Health Care Spending Slowdown: The Consumer Paradox
By Al Dobson, Ph.D., Gregory Berger, M.P.P., Kevin Reuter, Phap-Hoa Luu, M.B.A. and Joan E. DaVanzo, Ph.D., M.S.W.
Dobson/DaVanzo, Report prepared for the Federation of American Hospitals, July 23, 2014
In recent reports we have outlined the continuing historic slowdown in the growth rate of health care spending driven in large part by emerging structural changes in the health care system. Recent evidence suggests that the cost curve has continued to bend, with health care spending declining in the first quarter of 2014. Despite this continuing trend in health care spending growth, consumers are increasingly concerned that they are ever-more financially burdened by spending on their own health care.
This consumer perception is largely a factor of the “new normal” being established through health insurance, which includes:
- Benefit plan designs, used by employers and insurers to shift greater financial risk to consumers through higher out-of- pocket spending (i.e., deductibles, co-payments, and co- insurance); and
- Health insurance premiums, which continue to rise faster than the average person’s income.
This trend of growth in out-of-pocket spending combined with increases in health insurance premiums that outpace increases in wages is not sustainable over the long term, and harms both patients and providers.

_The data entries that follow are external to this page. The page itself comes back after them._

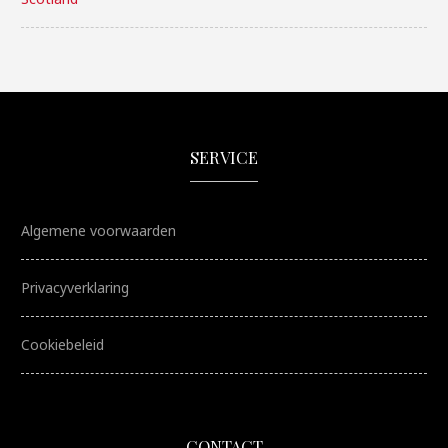
SERVICE
Algemene voorwaarden
Privacyverklaring
Cookiebeleid
CONTACT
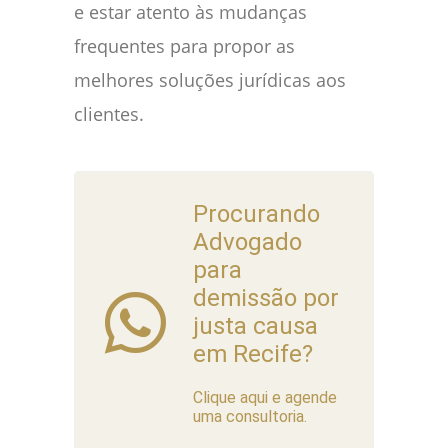
e estar atento às mudanças
frequentes para propor as
melhores soluções jurídicas aos
clientes.
Procurando
Advogado
para
demissão por
justa causa
em Recife?
Clique aqui e agende
uma consultoria.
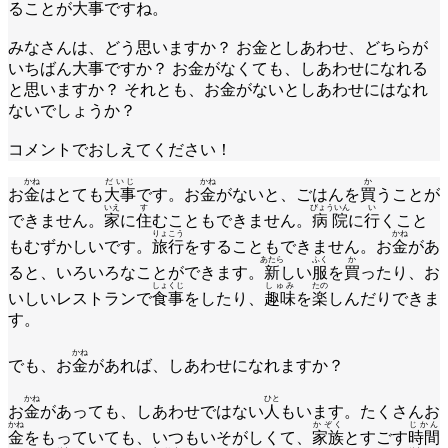
ることが大事ですね。
みなさんは、どう思いますか？ お金としあわせ、どちらが
いちばん大事ですか？ お金がなくても、しあわせになれる
と思いますか？ それとも、お金がないとしあわせにはなれ
ないでしょうか？
コメントでおしえてください！
かね
だいじ
かね
か
お
金
はとても
大事
です。お
金
がないと、ごはんを
買
うことが
いえ
す
びょういん
い
できません。
家
に
住
むこともできません。
病院
に
行
くこと
りょこう
かね
もむずかしいです。
旅行
をすることもできません。お
金
があ
あたら
ふく
か
ると、いろいろなことができます。
新
しい
服
を
買
ったり、お
しょくじ
しゅみ
たの
いしいレストランで
食事
をしたり、
趣味
を
楽
しんだりできま
す。
かね
でも、お
金
があれば、しあわせになれますか？
かね
ひと
お
金
があっても、しあわせではない
人
もいます。たくさんお
かね
かぞく
じかん
金
をもっていても、いつもいそがしくて、
家族
とすごす
時間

- In the first quarter of 2014, consumer spending on health care declined by 1.4%, representing the largest decline in over 30 years
- Almost 60% of Americans think that health care costs have been growing faster than usual in recent years, and more than 70% of consumers attribute responsibility for their perceived high and rising costs to health insurance companies
- Total premiums have increased substantially over the past decade, from 14.9% to 21.6% of median household income between 2003 and 20126
- Employee contributions to premiums and out-of-pocket spending have risen 23% faster than employee costs since 2009 (32% in cumulative growth vs. 26%)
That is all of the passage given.